THE 10-year old 5-star Pepper Club Hotel in Cape Town’s CBD is the focus of a Section 12J investment fund launch by Pepper Club Hotel Investments (Pty) Ltd, administered by Grovest Corporate Advisory.
The hotel, located on the corner of Pepper and Loop Streets has been successfully operated by SBG Hospitality and has been the winner of numerous hospitality awards over the years.
Solomon Brothers Group of which SBG Hospitality is a subsidiary, are a forty year old diversified real estate, investment and development group, spearheaded by directors David, Irving and Jeffrey Solomon, all of whom were the founding directors of Cape Town’s Central City Improvement District and served on the boards of two JSE-listed REITs (Real Estate Investment Trust).
“Pepper Club Investment fund is the only one of over 170 registered Section 12J funds that owns a 5-star hotel as its underlying asset and our intension is to raise approximately R300m, or two-thirds of the property value, through an attractive offering to investors which employs the tax benefits of a Section 12J Venture Capital Company listing” said director Jeffrey Solomon.
Partners in the investment fund are Grovest Corporate Advisory who pioneered the first Section 12J fund in 2014 and today administer over 40 funds with a total current investment value of over R1,4 billion.
The Investment
The investment is 100% tax deductible and requires a five year minimum hold.
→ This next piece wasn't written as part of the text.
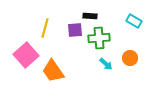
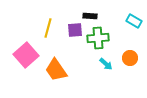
yellow line: moved 3 px right
green cross: moved 1 px left
orange trapezoid: moved 3 px right, 1 px up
Investors subscribe for shares and receive a share certificate as well as a Section 12J tax certificate, which is submitted with the Investors tax return (instead of a tax payment).
Any unused amount of the Section 12J tax certificate may be deducted in the following year and an investor recovers 45% of the investment from SARS (assuming a tax rate of 45%), either as a deduction from tax payable on 29 February, or as a refund of tax already paid.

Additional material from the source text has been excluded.